Randy Robbins

No. 48
- Position: Cornerback

Personal information
- Born: September 14, 1962 (age 63) Casa Grande, Arizona, U.S.
- Listed height: 6 ft 2 in (1.88 m)
- Listed weight: 189 lb (86 kg)

Career information
- High school: Casa Grande Union
- College: Arizona
- NFL draft: 1984: 4th round, 89th overall pick

Career history
- Denver Broncos (1984–1991); New England Patriots (1992);

Awards and highlights
- Second-team All-American (1983); First-team All-Pac-10 (1983);

Career NFL statistics
- Interceptions: 13
- Fumble recoveries: 10
- Sacks: 8
- Stats at Pro Football Reference

= Randy Robbins (American football) =

American football player (born 1962)

Randy Robbins (born September 14, 1962) is an American former professional football player who was a defensive back in the National Football League (NFL).

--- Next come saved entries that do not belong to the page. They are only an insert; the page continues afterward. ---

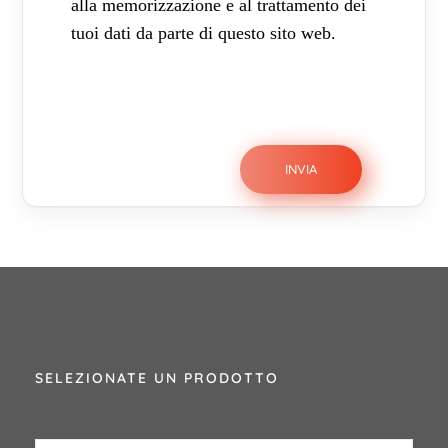
alla memorizzazione e al trattamento dei
tuoi dati da parte di questo sito web.
SELEZIONATE UN PRODOTTO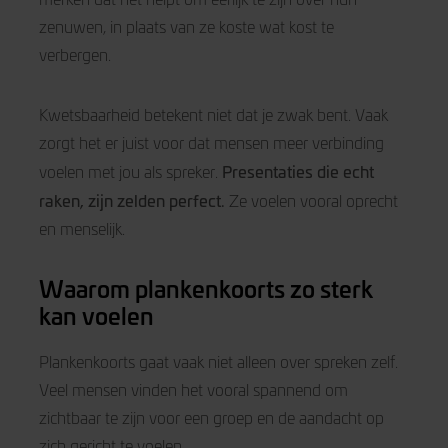
zenuwen, in plaats van ze koste wat kost te
verbergen.
Kwetsbaarheid betekent niet dat je zwak bent. Vaak
zorgt het er juist voor dat mensen meer verbinding
Presentaties die echt
voelen met jou als spreker.
raken, zijn zelden perfect.
Ze voelen vooral oprecht
en menselijk.
Waarom plankenkoorts zo sterk
kan voelen
Plankenkoorts gaat vaak niet alleen over spreken zelf.
Veel mensen vinden het vooral spannend om
zichtbaar te zijn voor een groep en de aandacht op
zich gericht te voelen.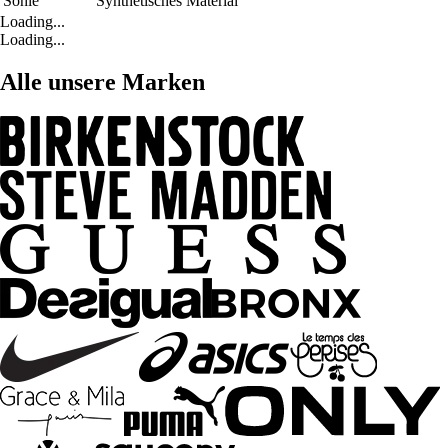
Sohle
Synthetisches Material
Loading...
Loading...
Alle unsere Marken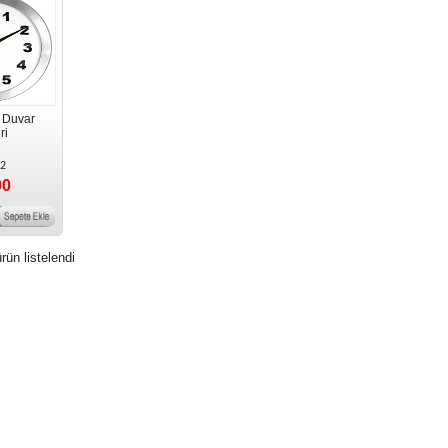
 Duvar
ri
2
90
rün listelendi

Born and raised in Casa Grande, Arizona, Robbins played scholastically at Casa Grande Union High School. He played collegiately for the Arizona Wildcats, and, as a senior, was honored by Gannett News Service (GNS) as a second-team All-American.

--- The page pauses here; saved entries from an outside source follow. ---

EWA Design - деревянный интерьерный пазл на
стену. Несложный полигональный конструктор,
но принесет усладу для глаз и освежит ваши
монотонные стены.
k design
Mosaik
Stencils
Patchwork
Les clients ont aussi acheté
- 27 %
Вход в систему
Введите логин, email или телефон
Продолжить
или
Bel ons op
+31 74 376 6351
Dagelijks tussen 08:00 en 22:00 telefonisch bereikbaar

A fourth round selection (89th overall pick) in the 1984 NFL draft, Robbins played for the Denver Broncos for eight seasons (1984–1991). He spent his final year in the NFL (1992) with the New England Patriots. For his career, Robbins recorded 13 interceptions (returning 2 for touchdowns), 8 sacks, and 10 fumble recoveries.

His cousin is Mike Scurlock, who played for the St. Louis Rams and the Carolina Panthers.